__PROBLEM DETAILS__.
Starting at the first line of the entries, extract each line up to and including the one that contains "February 2009", but leave out the pictures.

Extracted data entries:

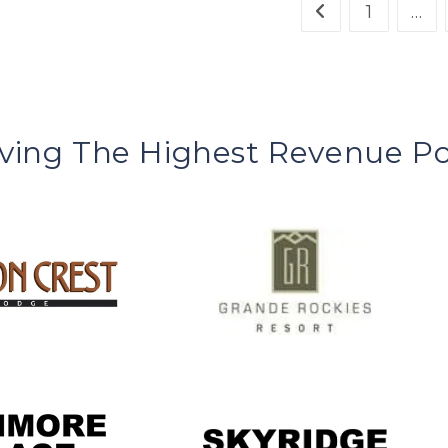
1
…
ving The Highest Revenue Po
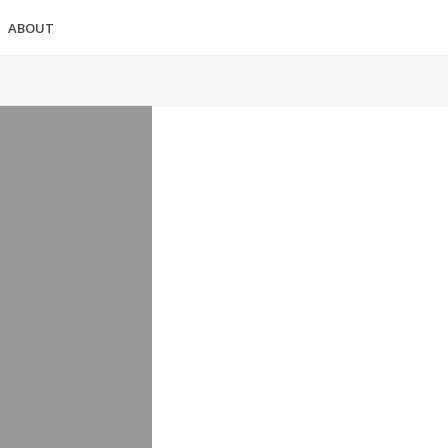
ABOUT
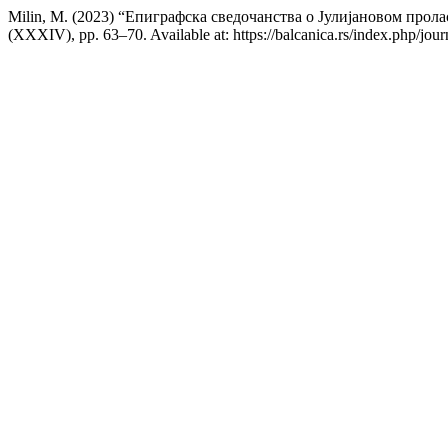
Milin, M. (2023) “Епиграфска сведочанства о Јулијановом пролас
(XXXIV), pp. 63–70. Available at: https://balcanica.rs/index.php/jou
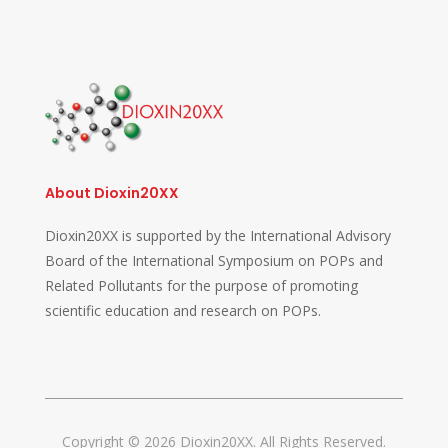
About Dioxin20XX
Dioxin20XX is supported by the International Advisory
Board of the International Symposium on POPs and
Related Pollutants for the purpose of promoting
scientific education and research on POPs.
Copyright © 2026 Dioxin20XX. All Rights Reserved.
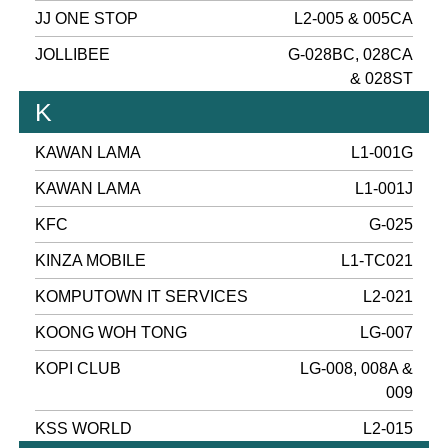
JJ ONE STOP
L2-005 & 005CA
JOLLIBEE
G-028BC, 028CA
& 028ST
K
KAWAN LAMA
L1-001G
KAWAN LAMA
L1-001J
KFC
G-025
KINZA MOBILE
L1-TC021
KOMPUTOWN IT SERVICES
L2-021
KOONG WOH TONG
LG-007
KOPI CLUB
LG-008, 008A &
009
KSS WORLD
L2-015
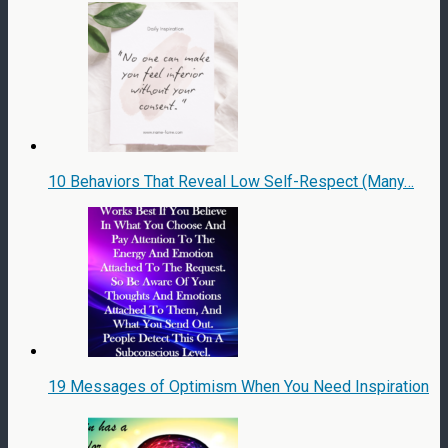
10 Behaviors That Reveal Low Self-Respect (Many…
19 Messages of Optimism When You Need Inspiration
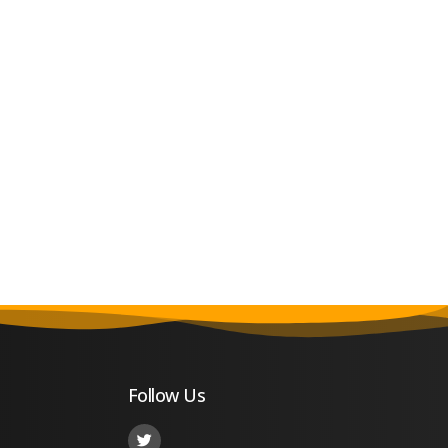
Follow Us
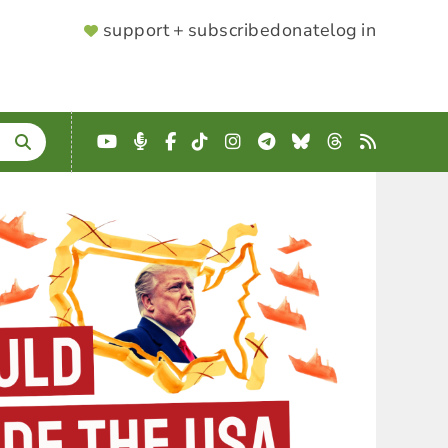
SUPPORTER
support + subscribe
donate
log in
MENU
YouTube
Podcast
Facebook
TikTok
Instagram
Telegram
Bluesky
Threads
RSS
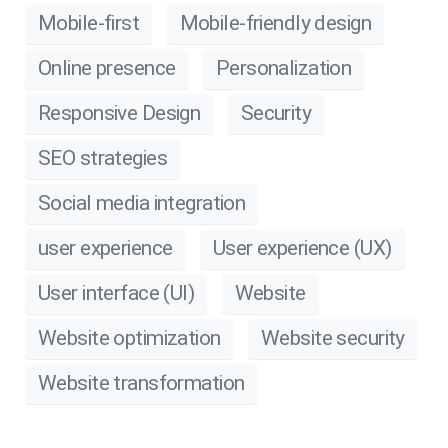
Mobile-first
Mobile-friendly design
Online presence
Personalization
Responsive Design
Security
SEO strategies
Social media integration
user experience
User experience (UX)
User interface (UI)
Website
Website optimization
Website security
Website transformation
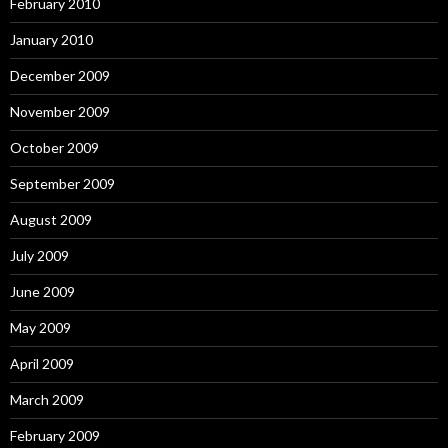
February 2010
January 2010
December 2009
November 2009
October 2009
September 2009
August 2009
July 2009
June 2009
May 2009
April 2009
March 2009
February 2009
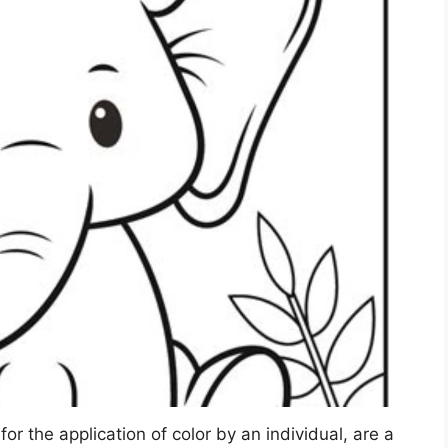
for the application of color by an individual, are a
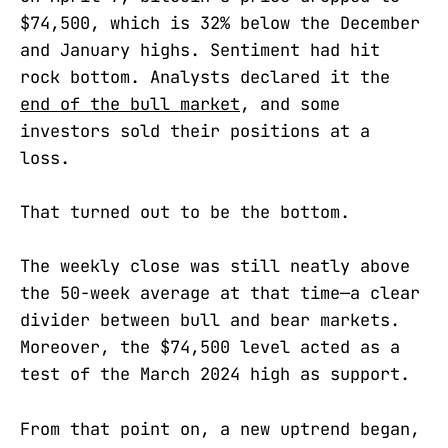
$74,500, which is 32% below the December
and January highs. Sentiment had hit
rock bottom. Analysts declared it the
end of the bull market
, and some
investors sold their positions at a
loss.
That turned out to be the bottom.
The weekly close was still neatly above
the 50-week average at that time—a clear
divider between bull and bear markets.
Moreover, the $74,500 level acted as a
test of the March 2024 high as support.
From that point on, a new uptrend began,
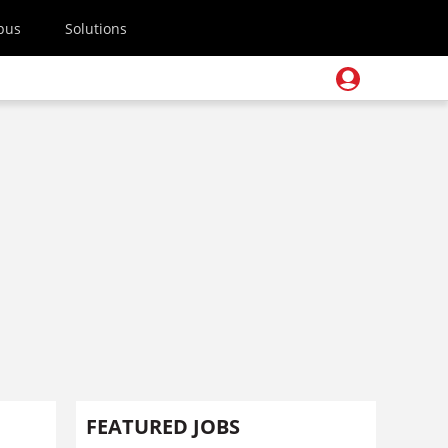
pus
Solutions
FEATURED JOBS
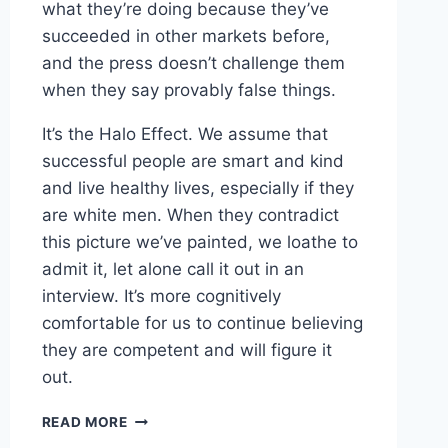
what they’re doing because they’ve
succeeded in other markets before,
and the press doesn’t challenge them
when they say provably false things.
It’s the Halo Effect. We assume that
successful people are smart and kind
and live healthy lives, especially if they
are white men. When they contradict
this picture we’ve painted, we loathe to
admit it, let alone call it out in an
interview. It’s more cognitively
comfortable for us to continue believing
they are competent and will figure it
out.
LINKED
READ MORE
–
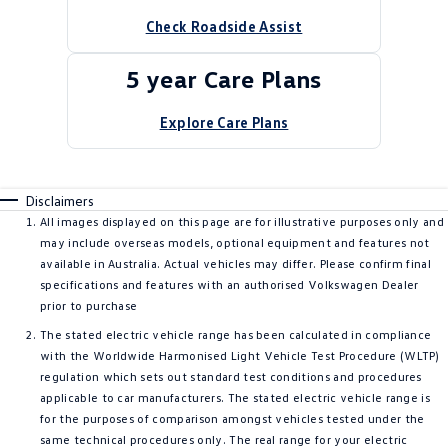
Check Roadside Assist
5 year Care Plans
Explore Care Plans
Disclaimers
All images displayed on this page are for illustrative purposes only and
may include overseas models, optional equipment and features not
available in Australia. Actual vehicles may differ. Please confirm final
specifications and features with an authorised Volkswagen Dealer
prior to purchase
The stated electric vehicle range has been calculated in compliance
with the Worldwide Harmonised Light Vehicle Test Procedure (WLTP)
regulation which sets out standard test conditions and procedures
applicable to car manufacturers. The stated electric vehicle range is
for the purposes of comparison amongst vehicles tested under the
same technical procedures only. The real range for your electric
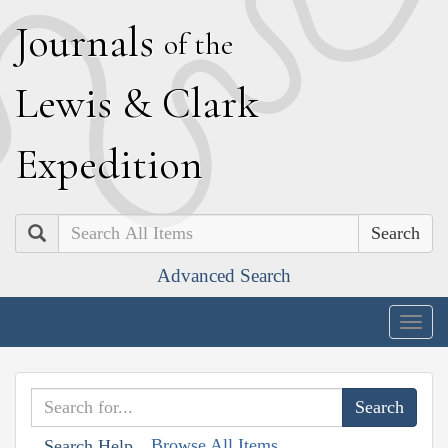
J
ournals
of the
L
ewis
&
C
lark
E
xpedition
Search
Advanced Search
Togg
navig
Browse All Items
Search Help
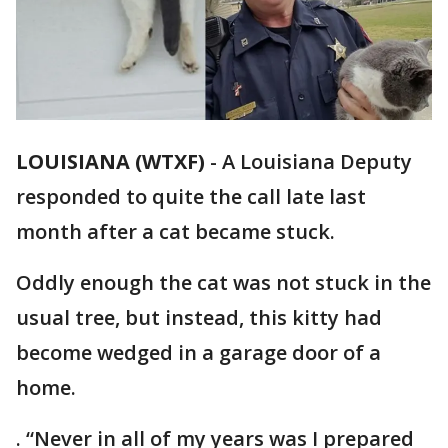
LOUISIANA (WTXF)
-
A Louisiana Deputy
responded to quite the call late last
month after a cat became stuck.
Oddly enough the cat was not stuck in the
usual tree, but instead, this kitty had
become wedged in a garage door of a
home.
. “Never in all of my years was I prepared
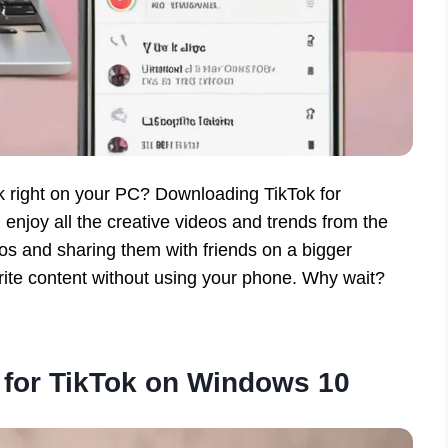
ok right on your PC? Downloading TikTok for
enjoy all the creative videos and trends from the
os and sharing them with friends on a bigger
rite content without using your phone. Why wait?
for TikTok on Windows 10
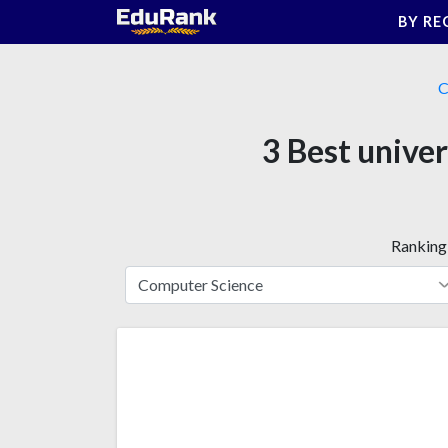
Skip
BY RE
to
content
C
3 Best univers
Ranking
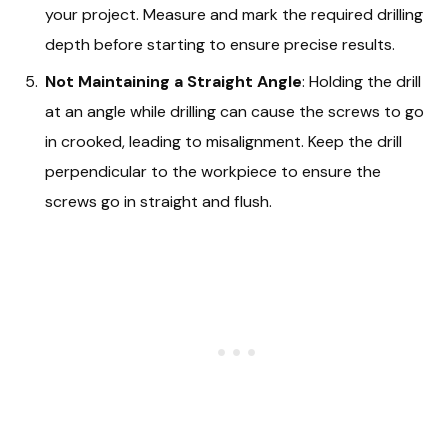
your project. Measure and mark the required drilling
depth before starting to ensure precise results.
Not Maintaining a Straight Angle
: Holding the drill
at an angle while drilling can cause the screws to go
in crooked, leading to misalignment. Keep the drill
perpendicular to the workpiece to ensure the
screws go in straight and flush.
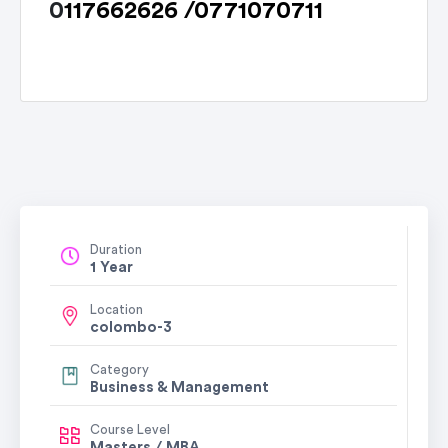
0
117662626 /
0771070711
Learn r
Duration
1 Year
Location
colombo-3
Category
Business & Management
Course Level
Masters / MBA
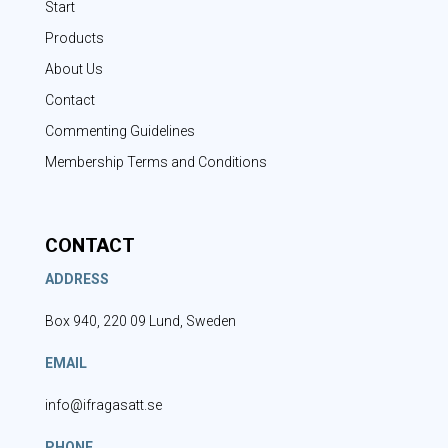
Start
Products
About Us
Contact
Commenting Guidelines
Membership Terms and Conditions
CONTACT
ADDRESS
Box 940, 220 09 Lund, Sweden
EMAIL
info@ifragasatt.se
PHONE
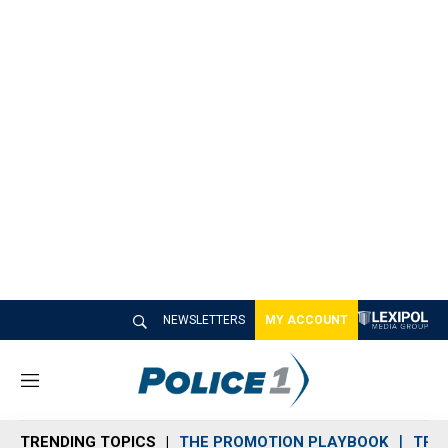
NEWSLETTERS
MY ACCOUNT
M
e
n
TRENDING TOPICS
THE PROMOTION PLAYBOOK
TRA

__EXERCISE RESULT__.
1
…
ving The Highest Revenue Po
ABOUT
Milin, M. (2023) “Епиграфска сведочанства о Јулијановом пролас
(XXXIV), pp. 63–70. Available at: https://balcanica.rs/index.php/jou
About Dioxin20XX
Dioxin20XX is supported by the International Advisory
Board of the International Symposium on POPs and
Related Pollutants for the purpose of promoting
scientific education and research on POPs.
Copyright © 2026 Dioxin20XX. All Rights Reserved.
JJ ONE STOP
L2-005 & 005CA
JOLLIBEE
G-028BC, 028CA
& 028ST
K
KAWAN LAMA
L1-001G
KAWAN LAMA
L1-001J
KFC
G-025
KINZA MOBILE
L1-TC021
KOMPUTOWN IT SERVICES
L2-021
KOONG WOH TONG
LG-007
KOPI CLUB
LG-008, 008A &
009
KSS WORLD
L2-015
10 Behaviors That Reveal Low Self-Respect (Many…
19 Messages of Optimism When You Need Inspiration
Follow Us
SUPPORTER
support + subscribe
donate
log in
MENU
YouTube
Podcast
Facebook
TikTok
Instagram
Telegram
Bluesky
Threads
RSS
Mobile-first
Mobile-friendly design
Online presence
Personalization
Responsive Design
Security
SEO strategies
Social media integration
user experience
User experience (UX)
User interface (UI)
Website
Website optimization
Website security
Website transformation
February 2010
January 2010
December 2009
November 2009
October 2009
September 2009
August 2009
July 2009
June 2009
May 2009
April 2009
March 2009
February 2009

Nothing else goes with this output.